Le Libre Journal de la France Courtoise - n° 306 du 8 novembre 2003 - p. 12
Autres nouvelles
Le consistoire voit des antisémites partout

On n’a pas fini de rire, décidément, avec cette histoire grotesque de Lila et Alma Lévy, les deux filles d’un avocat du MRAP qui ont décidé de militer pour le port du voile islamique en jouant les provocatrices dans leur lycée Henri-Wallon d’Aubervilliers (93).

Dernière en date de leurs sottises : interrogées sur TF1, elles se sont déclarées favorables à la lapidation des femmes adultères et prêtes à la subir si elles fautaient.

Ce n’est pas la première boulette de ces islamistes aussi emblématiques que bizarroïdes.

Interviewées par Thierry Ardisson, elles avaient reconnu (LLJ n° 305) qu’elles "existaient" beaucoup plus avant leur conversion à la religion mahométane que depuis. Autrement dit, du propre aveu de ces converties, l’islam est une religion de coercition.

Mais les collaborateurs de Tribune Juive qui, pour des raisons évidentes, sont plus attentifs que la moyenne à cette affaire aux allures de pilpoul sépharade, ont entendu bien d’autres choses.

Notamment la question de Thierry Ardisson : « Le nom de Lévy ne vous dérange pas ? » et la réponse des gamines : « Mon frère aîné aime bien ce nom. Pour le banquier, pour obtenir un prêt. »

Il est évident que si n’importe quel non-juif (en clair : n’importe quel antisémite) avait tenu ce genre de propos, c’était la XVIle chambre correctionnelle direct sans passer par la case départ.

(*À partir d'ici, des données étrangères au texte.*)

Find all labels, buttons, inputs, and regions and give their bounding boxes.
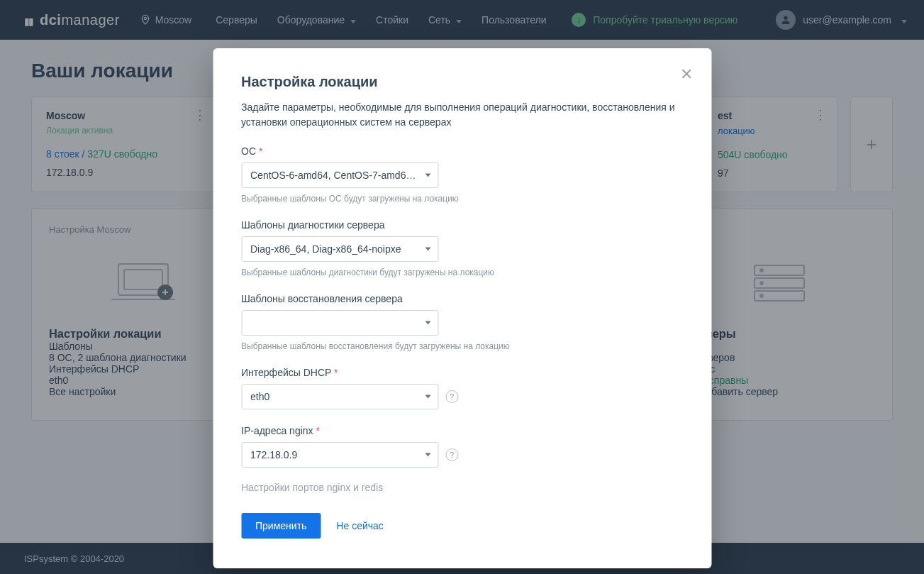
- location-settings-modal: ✕ Настройка локации Задайте параметры, н…: [213, 48, 711, 568]
- field-diag: Шаблоны диагностики сервера Diag-x86_64,…: [241, 219, 683, 277]
- nginx-redis-ports-link[interactable]: Настройки портов nginx и redis: [241, 482, 683, 493]
- modal-title: Настройка локации: [241, 74, 683, 90]
- close-icon[interactable]: ✕: [680, 65, 693, 84]
- nginx-value: 172.18.0.9: [250, 449, 297, 460]
- dhcp-label: Интерфейсы DHCP: [241, 367, 683, 378]
- recov-select[interactable]: [241, 310, 438, 336]
- field-dhcp: Интерфейсы DHCP eth0 ?: [241, 367, 683, 409]
- help-icon[interactable]: ?: [445, 448, 458, 461]
- field-os: ОС CentOS-6-amd64, CentOS-7-amd64, … Выб…: [241, 145, 683, 204]
- diag-select[interactable]: Diag-x86_64, Diag-x86_64-noipxe: [241, 236, 438, 262]
- modal-description: Задайте параметры, необходимые для выпол…: [241, 100, 683, 130]
- recov-hint: Выбранные шаблоны восстановления будут з…: [241, 341, 683, 351]
- nginx-ip-select[interactable]: 172.18.0.9: [241, 442, 438, 468]
- not-now-link[interactable]: Не сейчас: [336, 520, 383, 531]
- field-recovery: Шаблоны восстановления сервера Выбранные…: [241, 293, 683, 351]
- help-icon[interactable]: ?: [445, 390, 458, 403]
- os-hint: Выбранные шаблоны ОС будут загружены на …: [241, 194, 683, 204]
- dhcp-select[interactable]: eth0: [241, 384, 438, 409]
- field-nginx-ip: IP-адреса nginx 172.18.0.9 ?: [241, 425, 683, 468]
- diag-label: Шаблоны диагностики сервера: [241, 219, 683, 231]
- apply-button[interactable]: Применить: [241, 513, 321, 539]
- os-label: ОС: [241, 145, 683, 157]
- diag-hint: Выбранные шаблоны диагностики будут загр…: [241, 267, 683, 277]
- dhcp-value: eth0: [250, 391, 269, 402]
- nginx-label: IP-адреса nginx: [241, 425, 683, 436]
- modal-actions: Применить Не сейчас: [241, 513, 683, 539]
- recov-label: Шаблоны восстановления сервера: [241, 293, 683, 304]
- os-value: CentOS-6-amd64, CentOS-7-amd64, …: [250, 170, 416, 181]
- diag-value: Diag-x86_64, Diag-x86_64-noipxe: [250, 243, 401, 255]
- os-select[interactable]: CentOS-6-amd64, CentOS-7-amd64, …: [241, 162, 438, 188]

Seulement voilà : quand deux demoiselles Lévy reprennent carrément à la télé le vieux cliché selon lequel s’appeler Lévy c’est mieux pour obtenir un prêt de la banque, il est assez difficile, sauf à se prendre les pieds dans le tapis, de les taxer d’antisémitisme, même si elles sont converties à l’islam.

Du coup, le vice-président du Consistoire Israélite de Paris, GiI Taïeb, qui ne veut pas laisser passer cette occasion de saler un peu plus la tchorba de l’antisémitisme-qui-ravage-la-France mais qui ne peut pas, sans ridicule, faire porter le chapeau aux demoiselles Lévy par-dessus leur foulard islamique, se voit-il contraint, dans un billet à Tribune Juive, de se livrer à des contorsions pittoresques.

Les coupables ne sont donc pas les demoiselles Lévy qui disent des bêtises mais Ardisson qui leur a donné la parole et dont l’émission a été, du coup, l’occasion d’un « nouveau scandale » parce qu’il a « posé la question vicieuse de savoir si le nom de Lévy ne les dérangeait pas ». Vicieuse, cette question ? Mais comment ne pas demander à des jeunes juives si dans les milieux islamiques qu’elles fréquentent, leur origine ethnique ne leur vaut pas une haine raciale dont même leur ralliement à l’islam ne les protégerait pas ? C’est évidemment la question qui vient à l’esprit.

Mais non. Ardisson se voit déclaré vicieux pour avoir imaginé qu’un nom juif puisse valoir des ennuis à une islamiste.

L’autre coupable, c’est notre ami Mouloud Aounit, président du MRAP, qui, figurez-vous, devant la réponse des gamines a « osé sourire » se faisant ainsi, à en croire ce bon monsieur Taïeb « le complice volontaire des pires antisémites » après avoir « laissé crier "mort au Juifs" dans les rues de Paris. »

On peut se demander si Monsieur Taïeb, sauf le respect, n’a pas laissé un peu longtemps la cafetière sur le feu.

D’une part, on voit mal comment Aounit aurait pu empêcher les milliers d’arabes défilant "en soutien à la Palestine" de crier des slogans antisémites.

D’autre part, si c’est être "violemment antisémite" et "dire l’inacceptable" que de donner la parole à des juives islamisées qui avouent que leur nom aide dans les affaires et si c’est "se faire le complice des pires antisémites" que de sourire quand cette réponse maladroite mais rigolote vient aux lèvres de deux gosses évidemment manipulées, alors on peut être rassuré sur la gravité de la "peste antisémite" en France.

Si c’est ça le "pire", Monsieur Taïeb et ses amis n’ont vraiment pas grand souci à se faire. On est encore assez loin du génocide.

En fait, ce qui devrait plutôt inquiéter c’est cette aggravation insensée de la paranoïa et de la susceptibilité des responsables communautaires.

D’ici que la police de Sarko embarque, à la sortie du Théâtre Rive Gauche, les spectateurs qui auront ri aux vieilles blagues du comique juif Popeck, il n’y a qu’un pas.